Wonder why interest rates are ridiculously low? Wonder why governments are so much in debt? Wonder why economies are forever performing below par? Look no further than the malign influence of John Maynard Keynes. He, of course, was not a bad man; he just had bad ideas. This has proved to be no impediment to their continuing currency.
I have an article in the December issue of Quadrant magazine (“Making sense of negative interest rates“) on the topic of trying to make sense of very low interest rates. My final paragraph included a reference to The Economist opining as follows: “The ECB’s critics tend to miss the underlying cause of low interest rates: weak demand across most of the rich world.”
I retorted: “Economists wouldn’t talk like that if they understood how economies actually work.” And they wouldn’t, if they had not been schooled in Keynesian economics.
Keynesian economics continues to be a blight on the economics profession and, consequently, on mankind generally. It is true that a few conservative economists try to counter its malign influence. Steven Kates is one who has repeatedly set down the arguments in Quadrant, in books, and in professional journals. More modestly, I too have tilted at the Keynesian windmill on numbers of occasions. It does no good. Central banks and treasuries are in thrall of Keynesianism. It mars their every prescription and utterance. The world is thus a poorer place materially and philosophically.
But if opposing Keynesianism does no good, why keep on? I would put the position the other way around. How is it possible not to keep on in the face of repeated offences against sound economics, however intransigent are the perpetrators?
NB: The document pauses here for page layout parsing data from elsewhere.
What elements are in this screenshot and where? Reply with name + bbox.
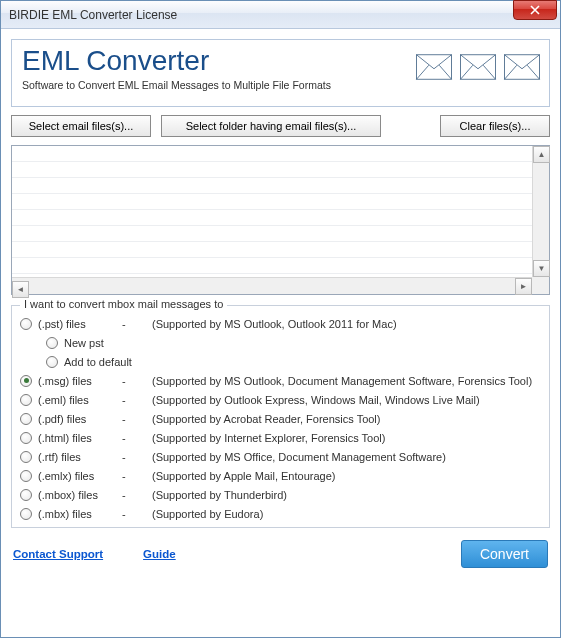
dash: - bbox=[122, 318, 152, 330]
titlebar: BIRDIE EML Converter License bbox=[1, 1, 560, 29]
envelope-icon bbox=[501, 46, 543, 88]
scroll-right-button[interactable]: ► bbox=[515, 278, 532, 295]
sub-option-label: Add to default bbox=[64, 356, 132, 368]
format-option[interactable]: (.rtf) files-(Supported by MS Office, Do… bbox=[20, 447, 541, 466]
envelope-icon bbox=[457, 46, 499, 88]
sub-option-label: New pst bbox=[64, 337, 104, 349]
option-desc: (Supported by Internet Explorer, Forensi… bbox=[152, 432, 541, 444]
radio-button[interactable] bbox=[46, 356, 58, 368]
option-label: (.rtf) files bbox=[38, 451, 122, 463]
scroll-up-button[interactable]: ▲ bbox=[533, 146, 550, 163]
contact-support-link[interactable]: Contact Support bbox=[13, 548, 103, 560]
envelope-icon bbox=[413, 46, 455, 88]
spacer bbox=[391, 115, 430, 137]
option-desc: (Supported by Apple Mail, Entourage) bbox=[152, 470, 541, 482]
horizontal-scrollbar[interactable]: ◄ ► bbox=[12, 277, 532, 294]
format-sub-option[interactable]: Add to default bbox=[20, 352, 541, 371]
option-desc: (Supported by Outlook Express, Windows M… bbox=[152, 394, 541, 406]
clear-files-button[interactable]: Clear files(s)... bbox=[440, 115, 550, 137]
guide-link[interactable]: Guide bbox=[143, 548, 176, 560]
list-row bbox=[12, 226, 532, 242]
app-window: BIRDIE EML Converter License EML Convert… bbox=[0, 0, 561, 638]
radio-button[interactable] bbox=[20, 413, 32, 425]
option-desc: (Supported by Thunderbird) bbox=[152, 489, 541, 501]
format-option[interactable]: (.emlx) files-(Supported by Apple Mail, … bbox=[20, 466, 541, 485]
scroll-left-button[interactable]: ◄ bbox=[12, 281, 29, 298]
vertical-scrollbar[interactable]: ▲ ▼ bbox=[532, 146, 549, 277]
format-option[interactable]: (.msg) files-(Supported by MS Outlook, D… bbox=[20, 371, 541, 390]
option-desc: (Supported by MS Outlook, Document Manag… bbox=[152, 375, 541, 387]
close-icon bbox=[530, 5, 540, 15]
convert-button[interactable]: Convert bbox=[461, 540, 548, 568]
radio-button[interactable] bbox=[20, 508, 32, 520]
option-label: (.mbox) files bbox=[38, 489, 122, 501]
list-row bbox=[12, 178, 532, 194]
radio-button[interactable] bbox=[20, 432, 32, 444]
list-row bbox=[12, 162, 532, 178]
toolbar: Select email files(s)... Select folder h… bbox=[11, 115, 550, 137]
option-desc: (Supported by Acrobat Reader, Forensics … bbox=[152, 413, 541, 425]
option-label: (.eml) files bbox=[38, 394, 122, 406]
dash: - bbox=[122, 375, 152, 387]
list-row bbox=[12, 258, 532, 274]
dash: - bbox=[122, 508, 152, 520]
option-label: (.pdf) files bbox=[38, 413, 122, 425]
dash: - bbox=[122, 413, 152, 425]
close-button[interactable] bbox=[513, 0, 557, 20]
option-desc: (Supported by MS Office, Document Manage… bbox=[152, 451, 541, 463]
scroll-corner bbox=[532, 277, 549, 294]
option-label: (.html) files bbox=[38, 432, 122, 444]
dash: - bbox=[122, 489, 152, 501]
radio-button[interactable] bbox=[20, 394, 32, 406]
file-list-rows bbox=[12, 146, 532, 294]
format-option[interactable]: (.eml) files-(Supported by Outlook Expre… bbox=[20, 390, 541, 409]
option-label: (.pst) files bbox=[38, 318, 122, 330]
group-label: I want to convert mbox mail messages to bbox=[20, 298, 227, 310]
select-files-button[interactable]: Select email files(s)... bbox=[11, 115, 151, 137]
option-label: (.emlx) files bbox=[38, 470, 122, 482]
envelope-icons bbox=[413, 46, 543, 88]
dash: - bbox=[122, 394, 152, 406]
radio-button[interactable] bbox=[20, 375, 32, 387]
option-desc: (Supported by Eudora) bbox=[152, 508, 541, 520]
format-option[interactable]: (.html) files-(Supported by Internet Exp… bbox=[20, 428, 541, 447]
list-row bbox=[12, 242, 532, 258]
scroll-down-button[interactable]: ▼ bbox=[533, 260, 550, 277]
dash: - bbox=[122, 432, 152, 444]
option-label: (.msg) files bbox=[38, 375, 122, 387]
option-label: (.mbx) files bbox=[38, 508, 122, 520]
file-list[interactable]: ▲ ▼ ◄ ► bbox=[11, 145, 550, 295]
option-desc: (Supported by MS Outlook, Outlook 2011 f… bbox=[152, 318, 541, 330]
window-title: BIRDIE EML Converter License bbox=[9, 8, 177, 22]
format-option[interactable]: (.mbx) files-(Supported by Eudora) bbox=[20, 504, 541, 523]
list-row bbox=[12, 194, 532, 210]
format-option[interactable]: (.pdf) files-(Supported by Acrobat Reade… bbox=[20, 409, 541, 428]
content-area: EML Converter Software to Convert EML Em… bbox=[1, 29, 560, 637]
format-option[interactable]: (.pst) files-(Supported by MS Outlook, O… bbox=[20, 314, 541, 333]
format-sub-option[interactable]: New pst bbox=[20, 333, 541, 352]
radio-button[interactable] bbox=[46, 337, 58, 349]
header-panel: EML Converter Software to Convert EML Em… bbox=[11, 39, 550, 107]
list-row bbox=[12, 146, 532, 162]
radio-button[interactable] bbox=[20, 318, 32, 330]
radio-button[interactable] bbox=[20, 489, 32, 501]
dash: - bbox=[122, 451, 152, 463]
radio-button[interactable] bbox=[20, 470, 32, 482]
footer: Contact Support Guide Convert bbox=[11, 536, 550, 570]
format-group: I want to convert mbox mail messages to … bbox=[11, 305, 550, 528]
format-option[interactable]: (.mbox) files-(Supported by Thunderbird) bbox=[20, 485, 541, 504]
dash: - bbox=[122, 470, 152, 482]
select-folder-button[interactable]: Select folder having email files(s)... bbox=[161, 115, 381, 137]
radio-button[interactable] bbox=[20, 451, 32, 463]
list-row bbox=[12, 210, 532, 226]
“Weak demand” is the sine qua non of Keynesian economics. Keynesian economics is all about explaining that weak demand (too little spending) is the cause of macroeconomic ills and it is about nothing else of substance. Let me repeat, it is about nothing else. You see, you don’t have to study economics to understand Keynesian economics. I have explained it to you in a few telling words. Equally, it doesn’t take many words to explain how nonsensical it is.
What does weak demand mean? If it means anything, it means that collectively we in the rich world are sated. We have had our fill of today’s and tomorrow’s material goods and services. So, reflect.
Your aspiration to buy a fancier car if you could afford it or that innovative gizmo not yet invented are figments. Those Black-Friday crowds jostling for bargains are figments. None of us really want more of anything. And to be a touch sexist, if you are a man and ask your wife whether there is anything at all she would like for Christmas she will clearly say no, I am replete of shoes, dresses, jewellery, perfume, everything.
I am making the point with a sledgehammer. Apart, perhaps, from Trappist monks and nuns, we can all think of things we would like but can’t afford. Our demand is not the least bit wanting. Our means are wanting.
Good economics, of the kind taught by John Stuart Mill in the second half of the nineteenth century, recognises the reality of insatiable demand and puts the emphasis in curing faltering economies on the supply side. What matters is investing in the production of things that people and other businesses want. An economy hums along if there is a match between what is being produced and what is demanded. But demand is a relatively passive partner in this partnership. The action is on the supply side. Helping the supply side is the key.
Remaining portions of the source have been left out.